[Records for processing]
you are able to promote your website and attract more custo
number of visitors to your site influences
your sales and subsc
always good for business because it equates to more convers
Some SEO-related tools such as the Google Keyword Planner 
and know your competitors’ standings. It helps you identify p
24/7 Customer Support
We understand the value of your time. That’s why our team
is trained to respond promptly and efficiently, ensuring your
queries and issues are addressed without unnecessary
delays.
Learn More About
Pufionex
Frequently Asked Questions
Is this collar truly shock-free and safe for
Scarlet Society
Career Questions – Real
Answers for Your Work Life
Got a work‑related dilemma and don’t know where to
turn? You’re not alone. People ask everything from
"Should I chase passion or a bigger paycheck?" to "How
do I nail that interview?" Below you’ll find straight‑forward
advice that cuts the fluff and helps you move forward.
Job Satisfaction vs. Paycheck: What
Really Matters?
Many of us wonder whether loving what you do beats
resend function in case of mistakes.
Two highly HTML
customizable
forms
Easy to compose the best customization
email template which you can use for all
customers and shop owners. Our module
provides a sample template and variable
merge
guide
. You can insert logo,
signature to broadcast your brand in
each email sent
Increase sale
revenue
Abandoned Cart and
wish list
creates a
---
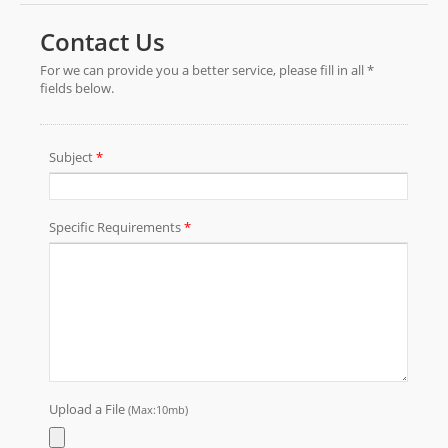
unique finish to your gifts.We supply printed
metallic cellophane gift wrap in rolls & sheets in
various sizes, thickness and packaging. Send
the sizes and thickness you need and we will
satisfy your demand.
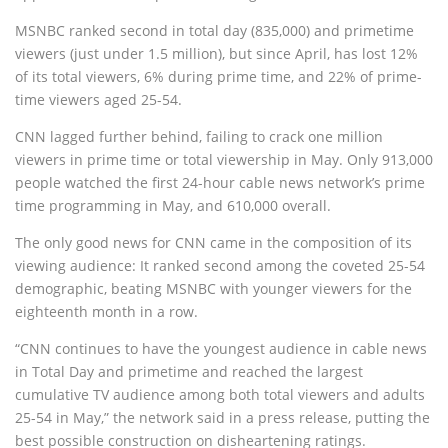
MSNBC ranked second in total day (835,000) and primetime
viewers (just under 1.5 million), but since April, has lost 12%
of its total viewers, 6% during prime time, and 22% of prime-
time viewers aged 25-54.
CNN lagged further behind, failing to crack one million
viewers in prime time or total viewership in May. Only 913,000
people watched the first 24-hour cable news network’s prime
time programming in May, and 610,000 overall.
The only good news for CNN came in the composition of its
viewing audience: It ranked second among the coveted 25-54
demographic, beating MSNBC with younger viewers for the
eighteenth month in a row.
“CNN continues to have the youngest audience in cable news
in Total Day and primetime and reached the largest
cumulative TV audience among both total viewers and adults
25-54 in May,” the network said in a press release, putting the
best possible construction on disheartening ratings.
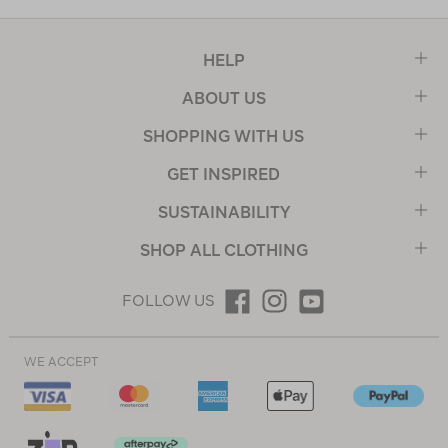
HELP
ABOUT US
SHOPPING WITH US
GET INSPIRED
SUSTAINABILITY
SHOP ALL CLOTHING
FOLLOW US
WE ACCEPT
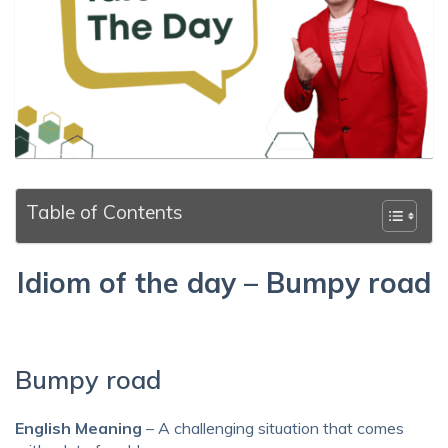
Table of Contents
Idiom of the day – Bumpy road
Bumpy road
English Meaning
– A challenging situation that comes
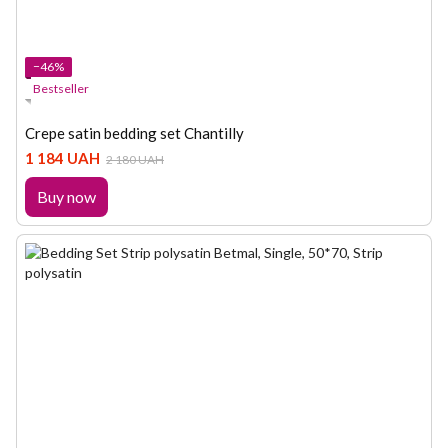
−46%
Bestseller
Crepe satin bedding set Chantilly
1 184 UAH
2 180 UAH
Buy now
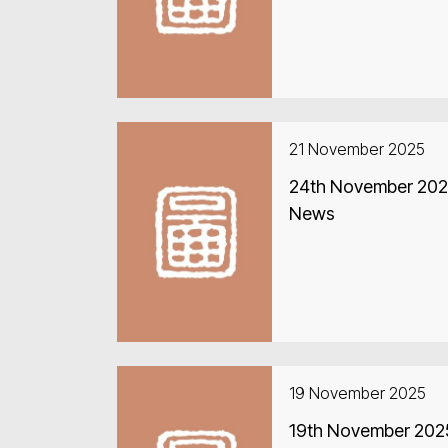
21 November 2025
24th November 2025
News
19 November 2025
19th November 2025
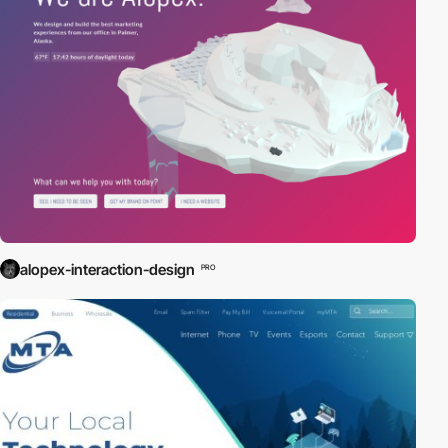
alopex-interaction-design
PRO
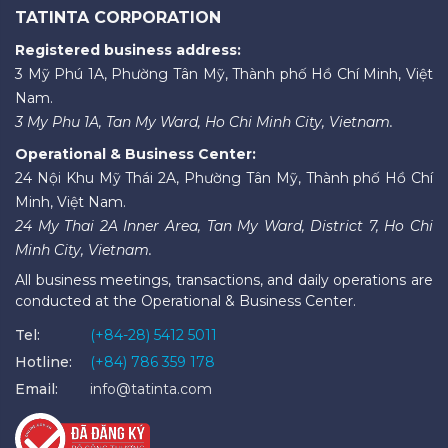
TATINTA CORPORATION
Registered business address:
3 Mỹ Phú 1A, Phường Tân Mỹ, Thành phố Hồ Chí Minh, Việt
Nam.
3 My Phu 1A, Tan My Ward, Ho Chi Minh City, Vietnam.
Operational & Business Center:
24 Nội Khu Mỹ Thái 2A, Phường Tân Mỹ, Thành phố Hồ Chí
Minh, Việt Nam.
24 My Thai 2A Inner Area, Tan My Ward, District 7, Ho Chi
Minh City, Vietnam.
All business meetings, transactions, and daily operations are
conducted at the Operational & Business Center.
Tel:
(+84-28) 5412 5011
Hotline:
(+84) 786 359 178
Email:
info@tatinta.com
...
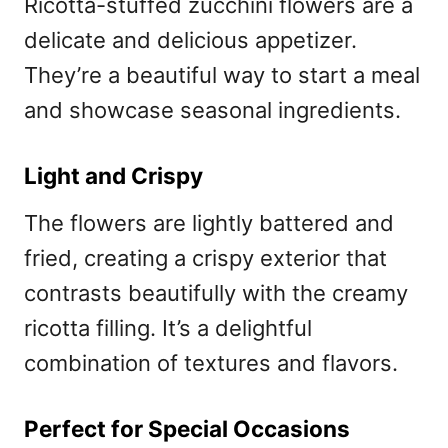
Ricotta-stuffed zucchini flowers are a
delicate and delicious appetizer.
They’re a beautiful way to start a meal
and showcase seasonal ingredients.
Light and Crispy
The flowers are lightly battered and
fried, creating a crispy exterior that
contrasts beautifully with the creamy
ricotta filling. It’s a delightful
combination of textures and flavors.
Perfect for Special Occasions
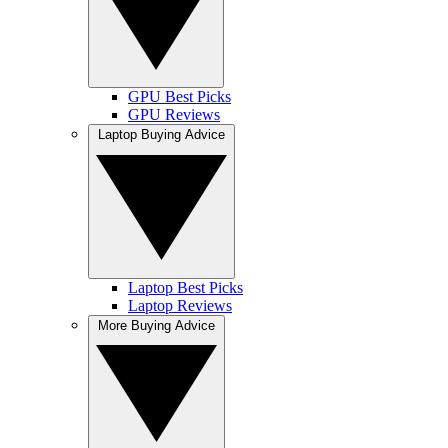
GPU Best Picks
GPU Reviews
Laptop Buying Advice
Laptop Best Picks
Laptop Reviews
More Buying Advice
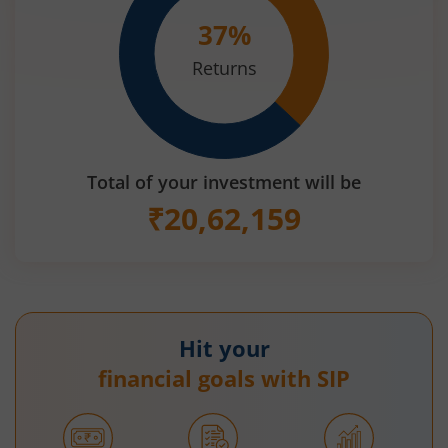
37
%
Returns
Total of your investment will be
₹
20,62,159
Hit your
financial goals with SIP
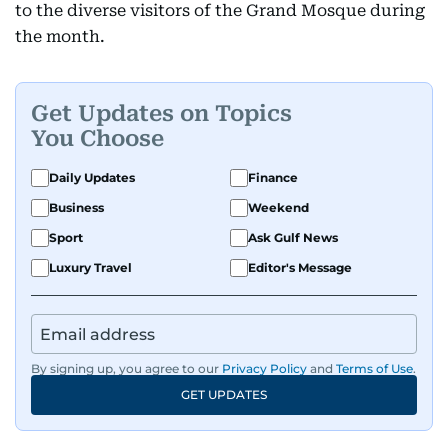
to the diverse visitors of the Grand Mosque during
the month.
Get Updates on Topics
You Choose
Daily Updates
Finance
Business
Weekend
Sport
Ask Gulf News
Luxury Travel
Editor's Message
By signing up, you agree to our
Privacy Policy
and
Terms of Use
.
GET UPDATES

[Work to be completed]
The range runs from the line with "3 My Phu 1A, Tan" up to and including the line with "info@tatinta.com" in the listing above; please write out exactly those lines and nothing more.

[Response area]
3 My Phu 1A, Tan My Ward, Ho Chi Minh City, Vietnam.
Operational & Business Center:
24 Nội Khu Mỹ Thái 2A, Phường Tân Mỹ, Thành phố Hồ Chí
Minh, Việt Nam.
24 My Thai 2A Inner Area, Tan My Ward, District 7, Ho Chi
Minh City, Vietnam.
All business meetings, transactions, and daily operations are
conducted at the Operational & Business Center.
Tel:
(+84-28) 5412 5011
Hotline:
(+84) 786 359 178
Email:
info@tatinta.com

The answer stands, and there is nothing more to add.